ORIGINALLY PUBLISHED BY

March 15, 2005

Viewpoint
By Christopher Kenton

What, Exactly, Is a Brand?

Don't believe the mystifying, long-winded explanations of trendy marketers. The answer is much simpler -- and absolutey essential to grasp

I have an easy solution for dramatically improving the quality of marketing. For months I've been writing on the hidden trends underlying business valuations, the esoteric debates over strategic focus, and the minutiae of new marketing metrics –- all in an attempt to help marketers find some solid ground in an increasingly chaotic environment. Yet what people really want is a simple formula. "Cut to the chase" is the mantra I can hear from the crowd.

So here's my simple formula. I promise it will solve anything that ails your marketing efforts.

If you have an in-house marketing team, call them into your office. If you use consultants, get them on the phone. If you're a marketer yourself, look directly into the mirror. Dispense with the small talk, and let some silence build dramatic tension in the room. Then, in a thoughtful voice, ask the one question that has the power to cleanse the earth of mushy-headed marketing. "So tell me, what exactly is a brand?"

BURNING SCAR.  If the answer is anything other than a clear, tangible description that can be summarized in a single sentence your crazy old aunt Alice can understand, throw the bums off the boat. Think of yourself as the bridgekeeper on Monty Python's Bridge of Death. If someone says a brand is a relationship, toss them over the side. If they say a brand is an image in the mind of the consumer, give 'em the heave-ho. Don't suffer any long-winded explanations. Keep a clear resolve.
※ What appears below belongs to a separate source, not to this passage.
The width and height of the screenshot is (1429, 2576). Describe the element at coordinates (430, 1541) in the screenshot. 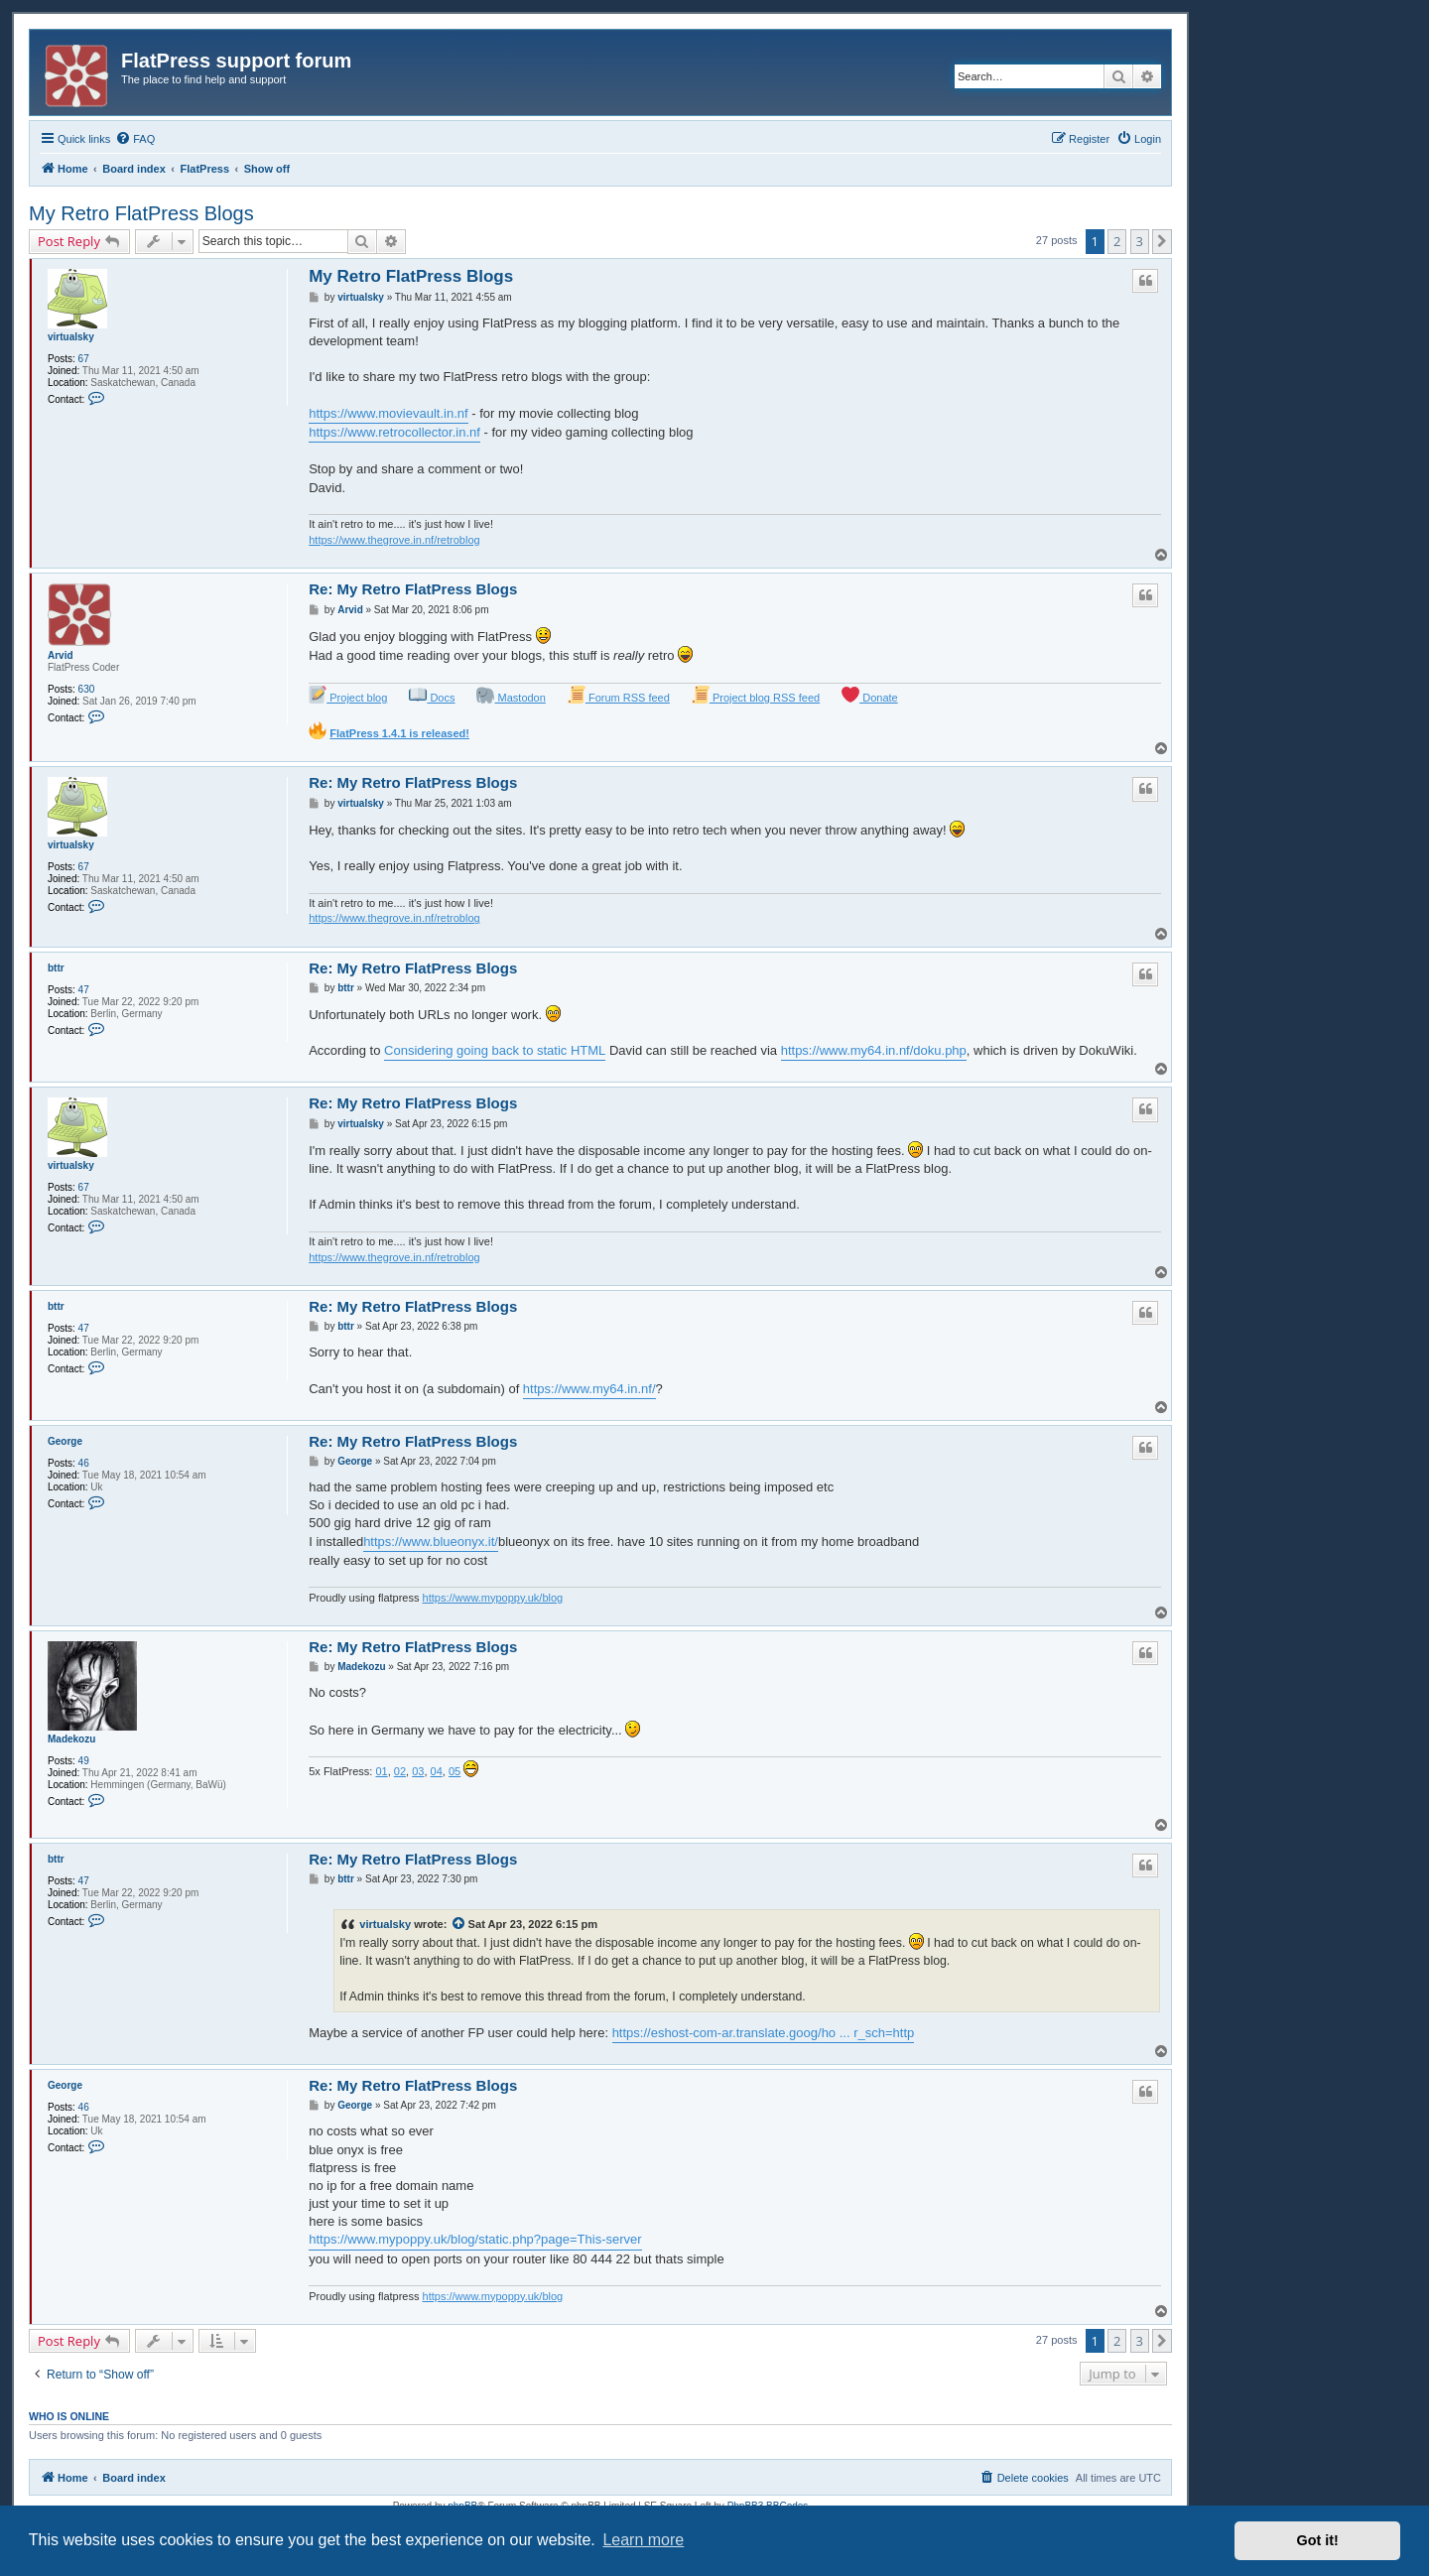 I see `https://www.blueonyx.it/` at that location.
After the gullies pile up with trendy marketers, you'll eventually find your way to someone who tells you a brand is just a name, a sign, or a symbol that distinguishes the products and services of one company from all others. If the loftiest metaphor they use in their description is a burning scar on the side of a cow, hire them. Give them a raise. Hug them for heaven's sake –- and your budget's sake. You've just found someone who won't lead your company over the cliff with all the other marketing lemmings.

Your brand is your name, your logo, your trade dress. You own it. There are clearly written laws to protect it. It is tangible enough to put a price on it. And yet, an entire generation of marketers has found a way to obscure the obvious, to make the brand more fantastic, to make it hard enough to understand that you need consultants to help you figure it out.

SAVE THOSE SYNAPSES.  It all started decades ago, with the simple recognition that in a mass market teeming with disposable products, consumers latch on to brands they've grown to trust. No one wants to sit around reconsidering whether they'd like Coke or Fred's Cola every time they're thirsty. Once you have tried Coke and like it, and it stays consistently likable every subsequent time you drink it, you can relegate that small decision to one of the 10,000 you don't have to think about every day.

Not thinking about every little decision is good for you. You can save those synapses for something more important. It's also good for Coke, since it ensures a steady stream of revenue, as long as customers can rely on the product delivering the same experience and value. That's where all this stuff came up about your brand being a promise to the consumer of the quality of your product. Except that it's not.

Your brand is your name, your logo, your burning scar on the side of your product. The expectation that consumers begin to attach to your brand is something else. It's an important something else that has value and that you should consider an important asset worthy of investment, but it's something else. In fact, a brand has a few something elses that are important associates of it and create value for your company.

BANKABLE VALUE.  There's brand experience –- the sum of all impressions consumers gain from interactions with your company. How does your receptionist answer the phone? How courteous are your truck drivers? Such experiences strongly influence another brand associate, brand image, which is often closely tied to brand reputation.

What does your market think of your brand? How does it make your customers feel? Will they use it again? Will they recommend it to friends? If your brand image is hot, and your brand reputation strong, it can improve your "brand equity," or the bankable value your brand has acquired from its ability to attract and retain customers.

All of these things are important, but they don't constitute brand. They're derivatives of brand. The more they're confused, the more susceptible businesses become to trendy theories that lead them over the cliff, like the one Heidi Schultz rails against in the American Marketing Assn.'s Marketing Management. The notion that customers "own" your brand.

AN ANCHOR.  It's a seductive thought for companies that value their clients, but a misguided one. Your customers own their impressions, and you can influence those impressions with the quality of your product, and the experiences you foster. But your brand is just the symbol that anchors those impressions to the product you create.

Don't take my formula too lightly. The definition of brand is the canary in the coal mine. If you're working with marketers who aren't clear-headed enough to distinguish between a tangible brand and its derivatives, how will they have the clarity to advise you on building a market? Get rid of them and find a marketer who can think straight. We'll all be better off.